Le Swiss Data Science Center inaugure son siège au Biopôle
Le Swiss Data Science Center dispose désormais d’un siège au Biopôle de Lausanne. Lors de l’inauguration, le centre a mis en avant plusieurs projets menés avec des entreprises, des chercheurs et des institutions publiques, illustrant des applications concrètes de la science des données et de l’IA. Notamment pour la surveillance environnementale, la santé et la gestion d’infrastructures publiques.
Le Swiss Data Science Center (SDSC) dispose désormais d’un nouveau siège au Biopôle de Lausanne. Inauguré jeudi 12 mars, ce site constitue la première implantation indépendante de l’infrastructure nationale en science des données et en intelligence artificielle, jusqu’ici répartie entre ses institutions partenaires, l’EPFL, l’EPFZ et le Paul Scherrer Institute.
Fondé en 2017 au sein du domaine des EPF, le SDSC regroupe aujourd’hui environ 120 spécialistes. Ses équipes accompagnent universités, hôpitaux, entreprises et administrations publiques dans des projets liés à la collecte, la gestion et l’analyse des données, ainsi qu’au développement d’applications de machine learning. Le nouveau site lausannois comprend des espaces de travail, de formation et de rencontres. L’État soutient le SDSC à hauteur de 7,5 millions de francs sur la période 2024-2028 via le Fonds de soutien à l’innovation, piloté par le Service de la promotion de l’économie et de l’innovation (SPEI).

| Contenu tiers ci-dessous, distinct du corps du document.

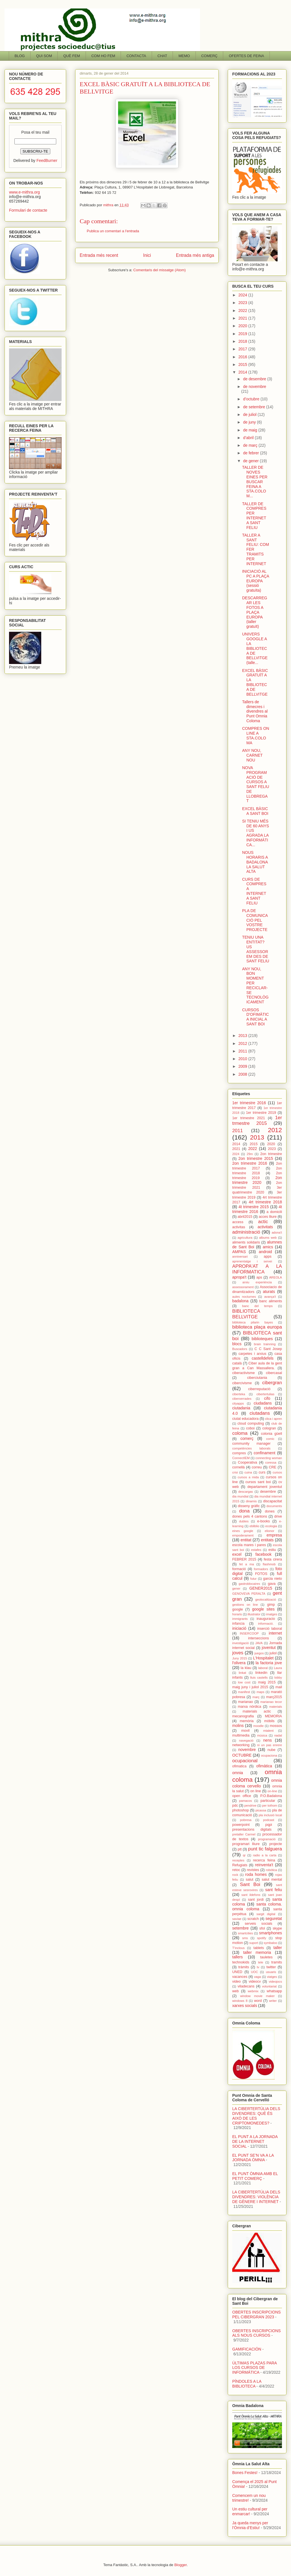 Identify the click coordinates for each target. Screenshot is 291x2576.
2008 (243, 1074)
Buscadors (239, 1349)
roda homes (256, 1874)
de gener (251, 461)
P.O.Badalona (271, 1796)
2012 (243, 1043)
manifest (244, 1692)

Plusieurs discours officiels ont rythmé l’inauguration de ces locaux flambant neufs et lumineux. Anna Fontcuberta i Morral, présidente de l’EPFL, Isabelle Moret, conseillère d’État vaudoise, et Nasri Nahas, directeur général du Biopôle, sont notamment intervenus aux côtés d’Olivier Verscheure. Le directeur exécutif du SDSC a souligné la vocation du centre à rapprocher recherche, entreprises et institutions publiques autour de la science des données et de l’IA. L’implantation au Biopôle permettra, selon lui, de renforcer ces synergies et favoriser l’innovation. «Nous avons voulu des lieux ouverts et collaboratifs, conçus pour faire travailler ensemble scientifiques, ingénieurs, cliniciens, entrepreneurs et acteurs publics», a-t-il déclaré.
Plusieurs projets mis en avant
Plusieurs projets pilotes ont déjà émergé. Le projet ENERBAT, par exemple, utilise des données techniques et géospatiales pour prioriser la rénovation du parc immobilier de l’État de Vaud afin de réduire les émissions de CO2.
En 2025, le SDSC a lancé un appel à projets annuel destiné aux entreprises et aux consortiums académiques et industriels basés dans le canton. Les projets retenus peuvent bénéficier d’un financement allant jusqu’à 125’000 francs, ainsi que d’un accompagnement technique du centre sous forme d’expertise, d’ateliers ou de coaching pour les organisations moins expérimentées en IA.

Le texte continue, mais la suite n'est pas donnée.